30 Noch waren sie unterwegs, da erreichte David schon das Gerücht: Abschalom hat alle Söhne des Königs erschlagen; kein Einziger von ihnen ist übrig geblieben.
31 Da stand der König auf, zerriss seine Kleider und warf sich auf die Erde; auch alle seine Hofleute standen da mit zerrissenen Kleidern.
32 Jonadab indes, der Sohn des Schima, des Bruders Davids, ergriff das Wort und sagte: Mein Herr denke doch nicht, man habe alle Söhne des Königs getötet. Nein, Amnon allein ist tot. Denn Abschalom war verbittert seit dem Tag, an dem Amnon seine Schwester Tamar entehrt hatte.
33 Darum möge sich mein Herr, der König, die Sache nicht zu Herzen nehmen und denken, alle Königssöhne seien tot. Nein, Amnon allein ist tot.
34 Abschalom aber war geflohen. Als nun der Diener, der die Wache hatte, Ausschau hielt, sah er auf dem Weg hinter ihm eine große Schar Leute den Abhang herunterkommen.

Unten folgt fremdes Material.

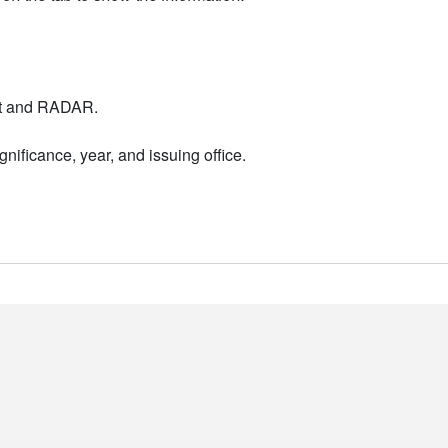
nt and RADAR.
nificance, year, and issuing office.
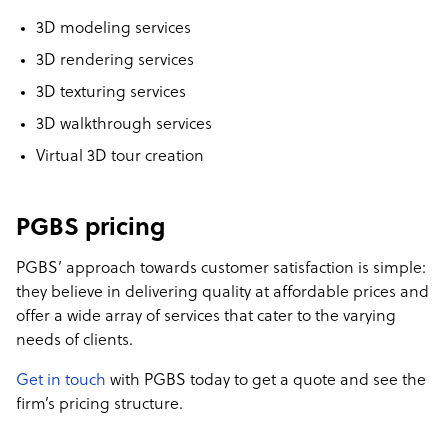
3D modeling services
3D rendering services
3D texturing services
3D walkthrough services
Virtual 3D tour creation
PGBS pricing
PGBS’ approach towards customer satisfaction is simple:
they believe in delivering quality at affordable prices and
offer a wide array of services that cater to the varying
needs of clients.
Get in touch
with PGBS today to get a quote and see the
firm’s pricing structure.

35 Da sagte Jonadab zum König: Siehst du, da kommen die Prinzen. Wie dein Knecht es behauptet hat, so ist es geschehen.
36 Als er kaum ausgeredet hatte, kamen die Söhne des Königs und fingen laut zu weinen an. Auch der König und alle seine Hofleute wehklagten laut.
37 Abschalom aber war entkommen und hatte sich zu Talmai, dem Sohn des Königs Ammihud von Geschur, begeben. Der König aber trauerte lange Zeit um seinen Sohn.
38 Nachdem Abschalom geflohen war und sich nach Geschur begeben hatte, blieb er dort drei Jahre.
39 Das Gemüt des Königs aber hörte auf, sich über Abschalom zu erregen; denn er hatte sich mit Amnons Tod abgefunden.